PROBLEM TO WORK ON.
In the records below, find the line containing "powerful heroines, horny monster girls, and" and the line containing "Inogo City, a prosperous place with an"; please repeat exactly the lines from one to the other, both included, and nothing more.

Excerpts from a dataset
______________________________

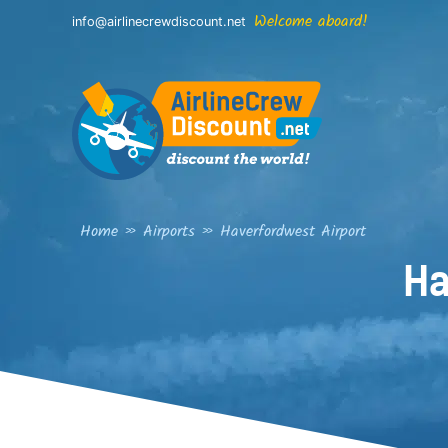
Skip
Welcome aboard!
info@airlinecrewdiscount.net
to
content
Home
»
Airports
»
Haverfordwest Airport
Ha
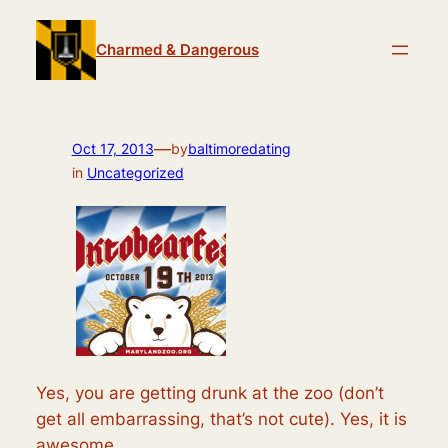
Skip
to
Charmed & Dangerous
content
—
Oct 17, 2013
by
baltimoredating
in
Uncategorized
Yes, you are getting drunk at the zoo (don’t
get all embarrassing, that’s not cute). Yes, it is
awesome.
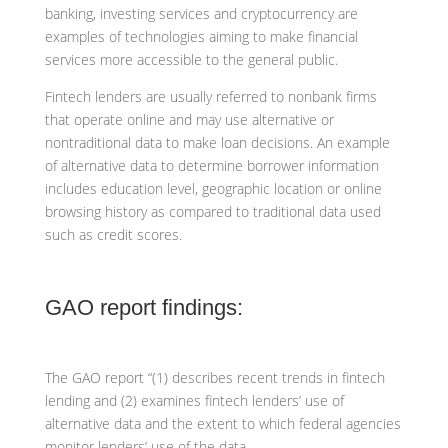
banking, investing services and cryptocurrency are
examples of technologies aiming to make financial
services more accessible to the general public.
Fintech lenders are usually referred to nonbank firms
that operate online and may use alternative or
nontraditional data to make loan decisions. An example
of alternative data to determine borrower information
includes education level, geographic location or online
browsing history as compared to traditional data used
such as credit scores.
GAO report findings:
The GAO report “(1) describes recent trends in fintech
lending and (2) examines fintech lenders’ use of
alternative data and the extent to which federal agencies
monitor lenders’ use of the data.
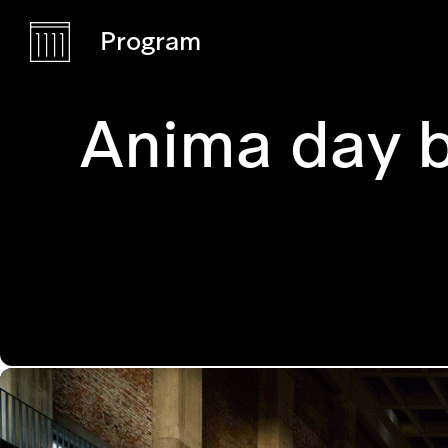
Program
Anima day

______________________________

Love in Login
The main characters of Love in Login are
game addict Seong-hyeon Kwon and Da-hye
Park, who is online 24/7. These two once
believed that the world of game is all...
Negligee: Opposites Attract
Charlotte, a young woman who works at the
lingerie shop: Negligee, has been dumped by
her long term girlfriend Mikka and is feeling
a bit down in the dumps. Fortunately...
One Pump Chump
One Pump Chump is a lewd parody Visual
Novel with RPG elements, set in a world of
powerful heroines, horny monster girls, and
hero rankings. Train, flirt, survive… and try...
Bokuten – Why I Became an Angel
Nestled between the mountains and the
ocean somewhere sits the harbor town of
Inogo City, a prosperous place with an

______________________________

TASK OUTPUT.
powerful heroines, horny monster girls, and
hero rankings. Train, flirt, survive… and try...
Bokuten – Why I Became an Angel
Nestled between the mountains and the
ocean somewhere sits the harbor town of
Inogo City, a prosperous place with an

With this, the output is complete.